UPDATE: at bottom (1.30.14)
So I’ve transitioned to a new position in San Diego where I’m more support/administration vs. incident handling/intrusion detection, and one of things I’ve recently and in the past have wanted was some sort of way to confirm the SMTP gateway’s for the company your working at are up and processing email from the internet. Now of course you can telnet to port 25 manually but that’s a pain and the call that “your stuff is down” could come at anytime 24/7. I’ve googled for a script like this many times over the years but never saw something that would do exactly what I wanted. In the world of IT getting frustrated enough over and over is usually the only thing that motivates you to get off your azz and script up something yourself.
So I decided to put together a bash script that would send an email with telnet to me through each of the SMTP relays separately. Also I wanted something I could simply launch from a Putty session to a free RedHat Amazon AWS instance anywhere I was w/o worrying about VPN’ing into work to troubleshoot, this would test the inbound internet connectivity part as well. I added an if/then statement to allow me the option to include an email address on the command line of the person complaining my gear isn’t working. So if the x number emails that pop into their inbox with date/time stamp equals the x number of relays the company owns then my servers are up and processing mail and they need to look elsewhere for the trouble.
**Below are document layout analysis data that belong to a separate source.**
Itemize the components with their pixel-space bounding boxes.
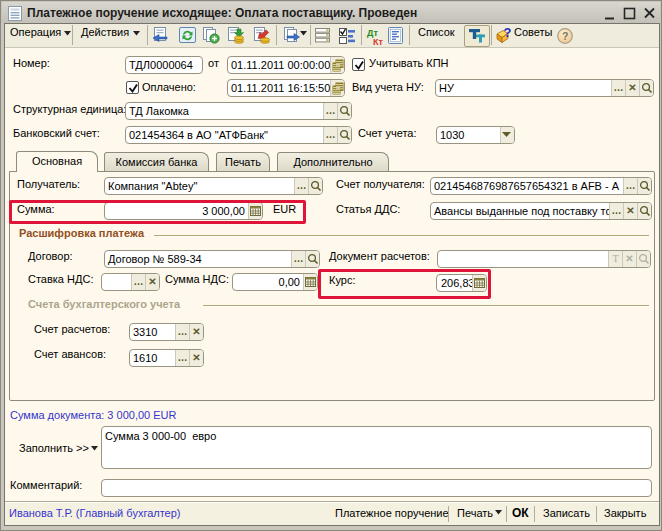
svg-text:?: ? [562, 30, 568, 42]
svg-text:?: ? [504, 26, 512, 40]
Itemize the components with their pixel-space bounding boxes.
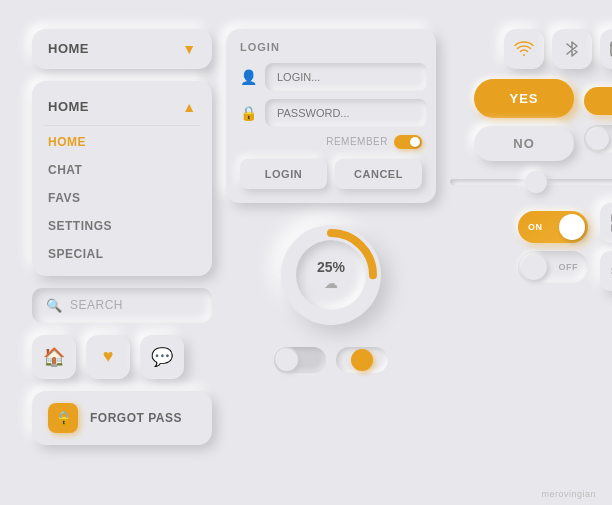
mail-icon-button[interactable]: [600, 29, 612, 69]
slider-track[interactable]: [450, 179, 612, 185]
chevron-up-icon: ▲: [182, 99, 196, 115]
search-placeholder: SEARCH: [70, 298, 123, 312]
lock-field-icon: 🔒: [240, 105, 257, 121]
username-row: 👤: [240, 63, 422, 91]
login-btn-row: LOGIN CANCEL: [240, 159, 422, 189]
progress-percent: 25%: [317, 259, 345, 275]
toggle-mid-small[interactable]: [336, 347, 388, 373]
action-icons-row: 🏠 ♥ 💬: [32, 335, 212, 379]
cloud-icon: ☁: [324, 275, 338, 291]
small-toggle-row: [226, 347, 436, 373]
remember-label: REMEMBER: [326, 136, 388, 147]
slider-thumb[interactable]: [525, 171, 547, 193]
search-icon: 🔍: [46, 298, 62, 313]
menu-item-favs[interactable]: FAVS: [32, 184, 212, 212]
on-off-toggles: ON OFF: [518, 211, 588, 283]
dropdown-collapsed-label: HOME: [48, 41, 89, 56]
heart-icon-button[interactable]: ♥: [86, 335, 130, 379]
toggle-on[interactable]: ON: [518, 211, 588, 243]
user-icon: 👤: [240, 69, 257, 85]
dropdown-collapsed[interactable]: HOME ▼: [32, 29, 212, 69]
off-label: OFF: [559, 262, 579, 272]
dropdown-header[interactable]: HOME ▲: [32, 91, 212, 123]
dropdown-header-label: HOME: [48, 99, 89, 114]
progress-section: 25% ☁: [226, 215, 436, 335]
wifi-icon-button[interactable]: [504, 29, 544, 69]
compress-button[interactable]: [600, 251, 612, 291]
chat-icon-button[interactable]: 💬: [140, 335, 184, 379]
toggle-off[interactable]: OFF: [518, 251, 588, 283]
top-icon-buttons: [450, 29, 612, 69]
progress-inner: 25% ☁: [296, 240, 366, 310]
menu-divider: [44, 125, 200, 126]
menu-item-chat[interactable]: CHAT: [32, 156, 212, 184]
menu-item-special[interactable]: SPECIAL: [32, 240, 212, 268]
progress-circle: 25% ☁: [281, 225, 381, 325]
yes-no-section: YES NO: [450, 79, 612, 161]
forgot-pass-button[interactable]: 🔒 FORGOT PASS: [32, 391, 212, 445]
login-button[interactable]: LOGIN: [240, 159, 327, 189]
expand-button[interactable]: [600, 203, 612, 243]
login-form: LOGIN 👤 🔒 REMEMBER LOGIN CANCEL: [226, 29, 436, 203]
password-input[interactable]: [265, 99, 427, 127]
dropdown-expanded: HOME ▲ HOME CHAT FAVS SETTINGS SPECIAL: [32, 81, 212, 276]
yes-button[interactable]: YES: [474, 79, 574, 118]
menu-item-settings[interactable]: SETTINGS: [32, 212, 212, 240]
bluetooth-icon-button[interactable]: [552, 29, 592, 69]
forgot-pass-label: FORGOT PASS: [90, 411, 182, 425]
remember-row: REMEMBER: [240, 135, 422, 149]
toggle-large-on[interactable]: [584, 87, 612, 115]
toggle-off-small[interactable]: [274, 347, 326, 373]
password-row: 🔒: [240, 99, 422, 127]
expand-compress: [600, 203, 612, 291]
lock-icon: 🔒: [48, 403, 78, 433]
yes-no-buttons: YES NO: [474, 79, 574, 161]
home-icon-button[interactable]: 🏠: [32, 335, 76, 379]
watermark: merovingian: [541, 489, 596, 499]
search-bar[interactable]: 🔍 SEARCH: [32, 288, 212, 323]
right-toggles: [584, 87, 612, 153]
menu-item-home[interactable]: HOME: [32, 128, 212, 156]
toggle-large-off[interactable]: [584, 125, 612, 153]
remember-toggle[interactable]: [394, 135, 422, 149]
login-input[interactable]: [265, 63, 427, 91]
on-label: ON: [528, 222, 543, 232]
slider-section: [450, 171, 612, 193]
login-title: LOGIN: [240, 41, 422, 53]
cancel-button[interactable]: CANCEL: [335, 159, 422, 189]
dropdown-items: HOME CHAT FAVS SETTINGS SPECIAL: [32, 128, 212, 268]
on-off-section: ON OFF: [450, 203, 612, 291]
chevron-down-icon: ▼: [182, 41, 196, 57]
no-button[interactable]: NO: [474, 126, 574, 161]
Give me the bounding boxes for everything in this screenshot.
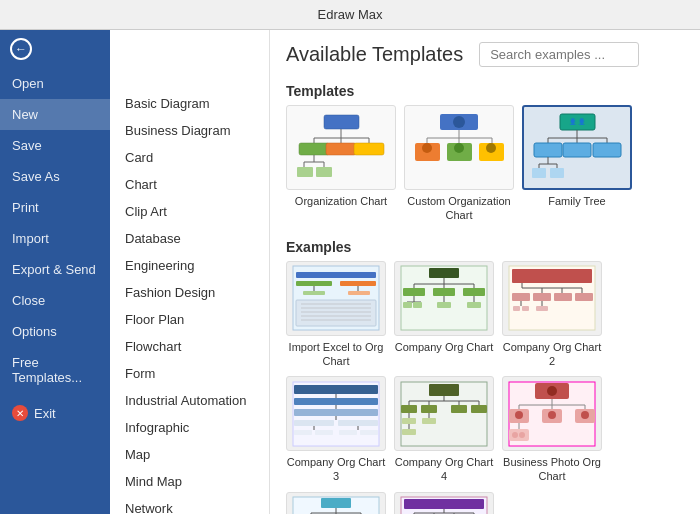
svg-rect-108 bbox=[429, 384, 459, 396]
content-panel: Available Templates Templates bbox=[270, 30, 700, 514]
svg-rect-103 bbox=[315, 430, 333, 435]
svg-rect-47 bbox=[340, 281, 376, 286]
example-business-photo-org[interactable]: Business Photo Org Chart bbox=[502, 376, 602, 484]
svg-rect-117 bbox=[451, 405, 467, 413]
svg-rect-116 bbox=[421, 405, 437, 413]
category-fashion-design[interactable]: Fashion Design bbox=[110, 279, 269, 306]
example-thumb-business-photo bbox=[502, 376, 602, 451]
svg-point-134 bbox=[515, 411, 523, 419]
category-mind-map[interactable]: Mind Map bbox=[110, 468, 269, 495]
svg-rect-73 bbox=[437, 302, 451, 308]
examples-section-title: Examples bbox=[270, 231, 700, 261]
example-company-org-chart[interactable]: Company Org Chart bbox=[394, 261, 494, 369]
svg-rect-7 bbox=[326, 143, 356, 155]
svg-rect-46 bbox=[296, 281, 332, 286]
svg-rect-102 bbox=[294, 430, 312, 435]
svg-rect-106 bbox=[360, 430, 378, 435]
app-title: Edraw Max bbox=[317, 7, 382, 22]
example-service-enterprise[interactable]: Service Enterprise Org Chart bbox=[394, 492, 494, 514]
svg-point-142 bbox=[519, 432, 525, 438]
svg-point-138 bbox=[581, 411, 589, 419]
sidebar-item-save-as[interactable]: Save As bbox=[0, 161, 110, 192]
svg-rect-37 bbox=[593, 143, 621, 157]
svg-rect-83 bbox=[512, 293, 530, 301]
svg-rect-6 bbox=[299, 143, 329, 155]
svg-point-136 bbox=[548, 411, 556, 419]
sidebar-item-print[interactable]: Print bbox=[0, 192, 110, 223]
exit-label: Exit bbox=[34, 406, 56, 421]
back-button[interactable]: ← bbox=[0, 30, 110, 68]
svg-point-141 bbox=[512, 432, 518, 438]
svg-rect-99 bbox=[294, 420, 334, 426]
templates-section-title: Templates bbox=[270, 75, 700, 105]
example-thumb-company-org-4 bbox=[394, 376, 494, 451]
svg-rect-50 bbox=[303, 291, 325, 295]
example-company-org-chart-4[interactable]: Company Org Chart 4 bbox=[394, 376, 494, 484]
template-label-family-tree: Family Tree bbox=[522, 194, 632, 208]
svg-rect-91 bbox=[536, 306, 548, 311]
example-label-business-photo: Business Photo Org Chart bbox=[502, 455, 602, 484]
svg-rect-70 bbox=[403, 302, 412, 308]
category-form[interactable]: Form bbox=[110, 360, 269, 387]
sidebar-item-exit[interactable]: ✕ Exit bbox=[0, 397, 110, 429]
example-thumb-company-org bbox=[394, 261, 494, 336]
template-thumb-custom-org-chart bbox=[404, 105, 514, 190]
svg-rect-95 bbox=[294, 398, 378, 405]
category-infographic[interactable]: Infographic bbox=[110, 414, 269, 441]
sidebar-item-close[interactable]: Close bbox=[0, 285, 110, 316]
content-header: Available Templates bbox=[270, 30, 700, 75]
category-floor-plan[interactable]: Floor Plan bbox=[110, 306, 269, 333]
svg-rect-170 bbox=[404, 499, 484, 509]
category-business-diagram[interactable]: Business Diagram bbox=[110, 117, 269, 144]
category-industrial-automation[interactable]: Industrial Automation bbox=[110, 387, 269, 414]
category-engineering[interactable]: Engineering bbox=[110, 252, 269, 279]
example-label-company-org: Company Org Chart bbox=[394, 340, 494, 354]
svg-rect-0 bbox=[324, 115, 359, 129]
svg-rect-118 bbox=[471, 405, 487, 413]
category-map[interactable]: Map bbox=[110, 441, 269, 468]
svg-rect-77 bbox=[512, 269, 592, 283]
sidebar-item-options[interactable]: Options bbox=[0, 316, 110, 347]
svg-rect-86 bbox=[575, 293, 593, 301]
svg-rect-105 bbox=[339, 430, 357, 435]
category-flowchart[interactable]: Flowchart bbox=[110, 333, 269, 360]
example-thumb-company-org-2 bbox=[502, 261, 602, 336]
svg-rect-100 bbox=[338, 420, 378, 426]
svg-rect-120 bbox=[402, 418, 416, 424]
category-clip-art[interactable]: Clip Art bbox=[110, 198, 269, 225]
example-import-excel-org[interactable]: Import Excel to Org Chart bbox=[286, 261, 386, 369]
category-database[interactable]: Database bbox=[110, 225, 269, 252]
examples-grid: Import Excel to Org Chart bbox=[270, 261, 700, 514]
category-network[interactable]: Network bbox=[110, 495, 269, 514]
template-family-tree[interactable]: 👤 👤 bbox=[522, 105, 632, 223]
category-basic-diagram[interactable]: Basic Diagram bbox=[110, 90, 269, 117]
sidebar-item-open[interactable]: Open bbox=[0, 68, 110, 99]
svg-rect-88 bbox=[513, 306, 520, 311]
sidebar-item-save[interactable]: Save bbox=[0, 130, 110, 161]
svg-rect-93 bbox=[294, 385, 378, 394]
example-hierarchical-org[interactable]: Hierarchical Org Chart bbox=[286, 492, 386, 514]
example-label-import-excel: Import Excel to Org Chart bbox=[286, 340, 386, 369]
search-input[interactable] bbox=[479, 42, 639, 67]
svg-rect-59 bbox=[429, 268, 459, 278]
svg-point-16 bbox=[453, 116, 465, 128]
svg-rect-65 bbox=[403, 288, 425, 296]
example-thumb-service-enterprise bbox=[394, 492, 494, 514]
category-chart[interactable]: Chart bbox=[110, 171, 269, 198]
svg-rect-75 bbox=[467, 302, 481, 308]
category-card[interactable]: Card bbox=[110, 144, 269, 171]
svg-rect-122 bbox=[402, 429, 416, 435]
svg-rect-42 bbox=[532, 168, 546, 178]
sidebar-item-import[interactable]: Import bbox=[0, 223, 110, 254]
template-custom-org-chart[interactable]: Custom Organization Chart bbox=[404, 105, 514, 223]
sidebar-item-new[interactable]: New bbox=[0, 99, 110, 130]
sidebar-item-free-templates[interactable]: Free Templates... bbox=[0, 347, 110, 393]
example-company-org-chart-2[interactable]: Company Org Chart 2 bbox=[502, 261, 602, 369]
template-org-chart[interactable]: Organization Chart bbox=[286, 105, 396, 223]
template-thumb-org-chart bbox=[286, 105, 396, 190]
example-company-org-chart-3[interactable]: Company Org Chart 3 bbox=[286, 376, 386, 484]
svg-rect-45 bbox=[296, 272, 376, 278]
svg-rect-8 bbox=[354, 143, 384, 155]
sidebar-item-export[interactable]: Export & Send bbox=[0, 254, 110, 285]
category-panel: Basic Diagram Business Diagram Card Char… bbox=[110, 30, 270, 514]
Script is below in a .txt form, feel free to offer suggestions or share links to your own scripts in the blog comments as this comes with the usual disclaimer of me not being a bash scripting expert and use at your own risk, etc etc.
Script with some comments within the first server’s connection
Random Tips I’ve learned
1. If you are testing/modifying this script try running it with bash -x ./sendtestemail.sh. Helps troubleshoot what’s going on between script and the mail server as the SMTP conversation takes place.
2. Add “TZ=’US/Pacific’; export TZ” w/o quotes to your .bash_profile changing the timezone of your Amazon AWS instance to whatever Timezone your SMTP gateway’s are in.
3. When viewing the script use notepad++ and format the script as Language > S > Shell to better understand what’s going on.
4. I think amazon is throttling outbound connections on port 25, as I’m having some trouble connecting to the fourth SMTP agent in my script, but I’m seeing no attempts on the FW so sounds like outbound blocks probably to combat SPAM. So I modified the script with longer sleep times, and uploaded that here.
5. Use and buy JuiceSSH for Android! I can now auth to the Amazon instance with pub/priv keys and launch the script to whoever is saying my stuff is down from my phone. Very cool.